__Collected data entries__

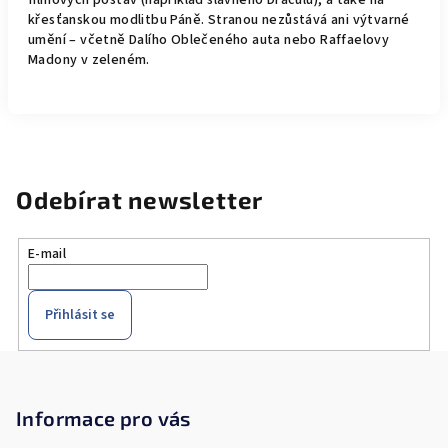
filmových postav (například slavného Draculu), a také na
křesťanskou modlitbu Páně. Stranou nezůstává ani výtvarné
umění – včetně Dalího Oblečeného auta nebo Raffaelovy
Madony v zeleném.
Odebírat newsletter
E-mail
Přihlásit se
Z
á
p
Informace pro vás
a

__Exercise description__
Although the records include pictures, the copy should reproduce every line exactly and none of the pictures.

__Solved problem__
filmových postav (například slavného Draculu), a také na
křesťanskou modlitbu Páně. Stranou nezůstává ani výtvarné
umění – včetně Dalího Oblečeného auta nebo Raffaelovy
Madony v zeleném.
Odebírat newsletter
E-mail
Přihlásit se
Z
á
p
Informace pro vás
a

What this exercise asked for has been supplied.